■ YOUR TASK ■
What is needed is an exact copy of every entry, without the pictures.

<<<<

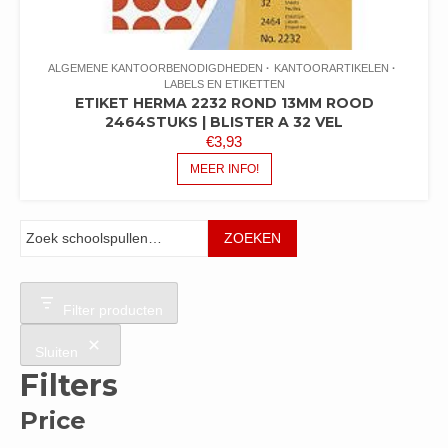
ALGEMENE KANTOORBENODIGDHEDEN
KANTOORARTIKELEN
LABELS EN ETIKETTEN
ETIKET HERMA 2232 ROND 13MM ROOD
2464STUKS | BLISTER A 32 VEL
€
3,93
MEER INFO!
Zoeken
ZOEKEN
Filter producten
Sluiten
Filters
Price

>>>>

■ EXPECTED ANSWER ■
ALGEMENE KANTOORBENODIGDHEDEN
KANTOORARTIKELEN
LABELS EN ETIKETTEN
ETIKET HERMA 2232 ROND 13MM ROOD
2464STUKS | BLISTER A 32 VEL
€
3,93
MEER INFO!
Zoeken
ZOEKEN
Filter producten
Sluiten
Filters
Price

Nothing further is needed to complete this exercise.